Abiteboul ubolewa natomiast nad odejście Ricciardo, podkreślając, że potrzebna jest tu stabilność zespołu.
"Jestem trochę rozczarowany, ponieważ nie sądzę, że można zbudować cokolwiek bez stabilności" - zaznaczył Francuz. "Dotyczy to kierowców, ale szczerze mówiąc, dotyczy to również reszty organizacji."
"W ubiegłym roku mieliśmy wiele zmian: 70% naszych pracowników zauważyło zmianę zarządzania lub struktury w swoim dziale. Nowy dyrektor techniczny, nowy szef aero, nowy dyrektor techniczny. Wszystko to wydarzyło się w ciągu ostatnich dwunastu miesięcy."

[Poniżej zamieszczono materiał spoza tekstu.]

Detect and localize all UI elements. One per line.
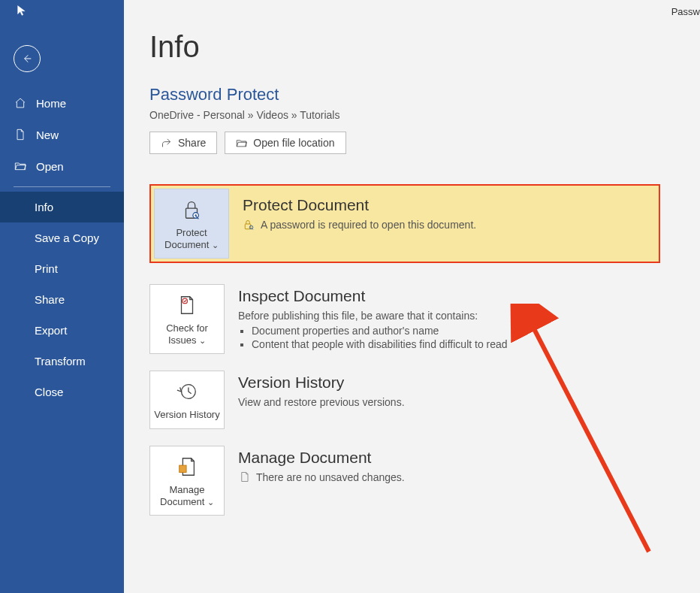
check-for-issues-button[interactable]: Check for Issues ⌄ — [149, 284, 225, 354]
document-title: Password Protect — [149, 85, 700, 104]
section-description: A password is required to open this docu… — [261, 219, 476, 231]
back-button[interactable] — [14, 45, 41, 72]
section-heading: Manage Document — [238, 449, 700, 467]
inspect-document-info: Inspect Document Before publishing this … — [238, 284, 700, 352]
section-description: There are no unsaved changes. — [256, 471, 405, 483]
protect-document-button[interactable]: Protect Document ⌄ — [154, 189, 229, 259]
sidebar-secondary: Info Save a Copy Print Share Export Tran… — [0, 192, 124, 407]
folder-open-icon — [14, 159, 27, 173]
document-icon — [14, 128, 27, 141]
sidebar-item-home[interactable]: Home — [0, 87, 124, 119]
folder-open-icon — [236, 138, 247, 149]
tile-label: Manage Document ⌄ — [153, 484, 221, 507]
sidebar-divider — [14, 186, 110, 187]
page-title: Info — [149, 30, 700, 64]
doc-small-icon — [238, 471, 250, 483]
manage-doc-icon — [174, 454, 200, 480]
version-history-button[interactable]: Version History — [149, 371, 225, 429]
sidebar-item-share[interactable]: Share — [0, 284, 124, 315]
tile-label: Check for Issues ⌄ — [153, 322, 221, 346]
share-button-label: Share — [178, 137, 206, 149]
sidebar-item-label: New — [36, 129, 59, 141]
sidebar-item-label: Close — [35, 386, 63, 398]
sidebar-item-info[interactable]: Info — [0, 192, 124, 222]
section-description: View and restore previous versions. — [238, 396, 405, 408]
section-heading: Version History — [238, 374, 700, 392]
share-icon — [161, 138, 172, 149]
open-file-location-label: Open file location — [253, 137, 334, 149]
protect-document-section: Protect Document ⌄ Protect Document A pa… — [149, 184, 660, 263]
sidebar-item-close[interactable]: Close — [0, 377, 124, 407]
window-title-cropped: Passw — [671, 6, 700, 17]
sidebar-item-save-copy[interactable]: Save a Copy — [0, 222, 124, 253]
protect-document-info: Protect Document A password is required … — [243, 189, 656, 231]
sidebar-item-label: Open — [36, 160, 64, 173]
sidebar-item-label: Info — [35, 201, 53, 213]
manage-document-section: Manage Document ⌄ Manage Document There … — [149, 446, 700, 516]
inspect-document-section: Check for Issues ⌄ Inspect Document Befo… — [149, 284, 700, 354]
svg-point-4 — [249, 225, 253, 229]
cursor-icon — [17, 5, 29, 20]
sidebar-item-label: Home — [36, 97, 66, 110]
sidebar-item-label: Share — [35, 293, 65, 306]
sidebar-item-label: Print — [35, 262, 58, 275]
sidebar-item-open[interactable]: Open — [0, 150, 124, 182]
manage-document-info: Manage Document There are no unsaved cha… — [238, 446, 700, 483]
section-heading: Inspect Document — [238, 287, 700, 305]
main-content: Passw Info Password Protect OneDrive - P… — [124, 0, 700, 593]
app-root: Home New Open Info Save a Copy Print Sha… — [0, 0, 700, 593]
inspect-icon — [174, 292, 200, 318]
lock-key-icon — [179, 197, 204, 222]
version-history-info: Version History View and restore previou… — [238, 371, 700, 408]
sidebar-item-export[interactable]: Export — [0, 315, 124, 346]
sidebar-item-label: Transform — [35, 355, 86, 368]
section-heading: Protect Document — [243, 196, 656, 214]
sidebar-item-new[interactable]: New — [0, 119, 124, 150]
list-item: Content that people with disabilities fi… — [252, 338, 700, 350]
open-file-location-button[interactable]: Open file location — [225, 132, 345, 154]
share-button[interactable]: Share — [149, 132, 217, 154]
svg-rect-7 — [180, 465, 186, 472]
action-row: Share Open file location — [149, 132, 700, 154]
sidebar-item-label: Export — [35, 324, 67, 337]
list-item: Document properties and author's name — [252, 325, 700, 337]
home-icon — [14, 96, 27, 110]
chevron-down-icon: ⌄ — [199, 336, 206, 345]
tile-label: Version History — [154, 409, 219, 421]
chevron-down-icon: ⌄ — [212, 241, 219, 250]
breadcrumb: OneDrive - Personal » Videos » Tutorials — [149, 109, 700, 121]
key-icon — [243, 219, 255, 231]
inspect-issues-list: Document properties and author's name Co… — [252, 325, 700, 350]
section-intro: Before publishing this file, be aware th… — [238, 310, 478, 322]
sidebar-item-label: Save a Copy — [35, 231, 99, 244]
sidebar-item-transform[interactable]: Transform — [0, 346, 124, 377]
tile-label: Protect Document ⌄ — [158, 227, 225, 250]
chevron-down-icon: ⌄ — [207, 498, 214, 507]
sidebar: Home New Open Info Save a Copy Print Sha… — [0, 0, 124, 593]
sidebar-item-print[interactable]: Print — [0, 253, 124, 284]
svg-point-2 — [195, 214, 196, 216]
manage-document-button[interactable]: Manage Document ⌄ — [149, 446, 225, 516]
history-icon — [174, 379, 200, 404]
version-history-section: Version History Version History View and… — [149, 371, 700, 429]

"Chciałbym zobaczyć wynik tych zmian, ponieważ wiemy, że jest trochę opóźnienia, zanim przejdziemy do akcji związanej ze zmianą kierowcy i dyskusji o nim."
"Jestem nieco zaskoczony aktywnością dwóch konkretnych zespołów F1, które zmusiły Daniela to podęcia decyzji. Zdecydowaliśmy się nie pochylać nad tym i trzymać się naszego planu. Naszym planem i naszym priorytetem jest stworzenie lepszego samochodu."
"Nowe regulacje i nowe porozumienie były naszym priorytetem. Zabezpieczenie przyszłości Formuły 1 było naszym priorytetem. Podjął decyzję, idziemy dalej" - dodał szef Renault.